What is the difference between "Arrears of rent" & "Unrealised rent"?
CA Pratik Dharod (Bussiness) (178 Points)
10 August 2010What is the difference between "Arrears of rent" & "Unrealised rent"?
Shudhanshu Agrawal
(Business)
(2570 Points)
Replied 10 August 2010
There is difference between arrear rent and unrealised rent. I am taking examples to understand concept easily.
Arrear Rent - Suppose Mr. A pay Rs. 15,000 pm to Mr. B as rent for the F.Y. 2009-10. On 10-04-2010 Mr. B said that the rent amount should be increased from 15,000 pm to 17,000 pm from Jan 2010 onwards and Mr. A is agreed with him. In this case Rs 2,000 for 3 months will be arrear rent.

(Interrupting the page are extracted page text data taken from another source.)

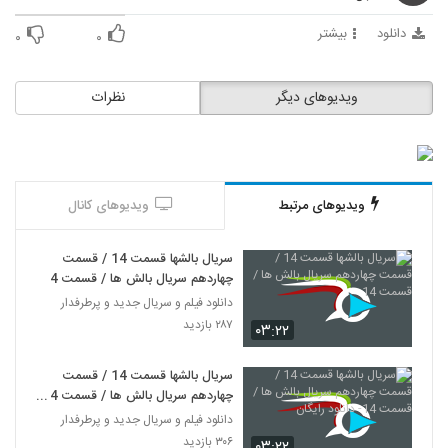
دانلود
بیشتر
۰
۰
ویدیوهای دیگر
نظرات
ویدیوهای مرتبط
ویدیوهای کانال
سریال بالشها قسمت 14 / قسمت
چهاردهم سریال بالش ها / قسمت 14
دانلود فیلم و سریال جدید و پرطرفدار
۲۸۷ بازدید
۰۳:۲۲
سریال بالشها قسمت 14 / قسمت
چهاردهم سریال بالش ها / قسمت 14-
دانلود رایگان
دانلود فیلم و سریال جدید و پرطرفدار
۳۰۶ بازدید
۰۳:۲۲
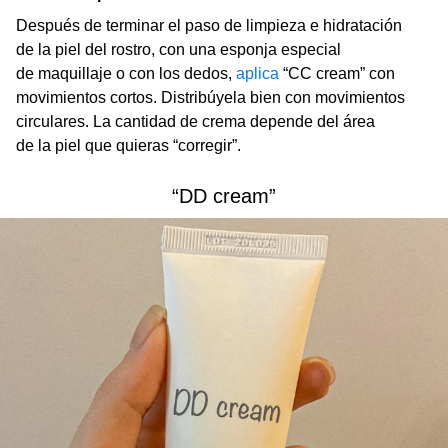
Después de terminar el paso de limpieza e hidratación
de la piel del rostro, con una esponja especial
de maquillaje o con los dedos,
aplica
“CC cream” сon
movimientos cortos. Distribúyela bien con movimientos
circulares. La cantidad de crema depende del área
de la piel que quieras “corregir”.
“DD cream”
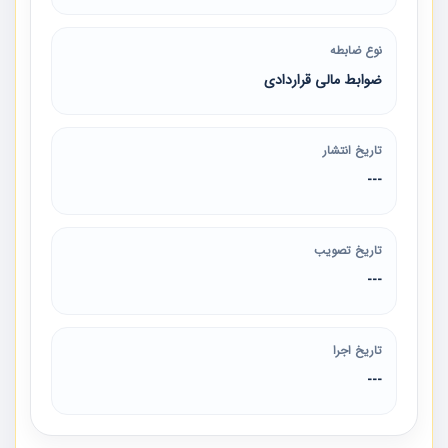
نوع ضابطه
ضوابط مالی قراردادی
تاریخ انتشار
---
تاریخ تصویب
---
تاریخ اجرا
---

Unrealised Rent: Suppose in the above example Mr. A does not pay rent for 3 months. In this situation 3 months rent will be unrealised rent for Mr. B
Hope you will be able to understand the concept. For further doubt feel free to ask.
Dharmendra Jha
(Asst. Manager Finance)
(100 Points)
Replied 10 August 2010
Arrears of rent - It mens rent pertaining to prior years received in the current year. It could be due to reasons like "Increase in rent with retrospective effect"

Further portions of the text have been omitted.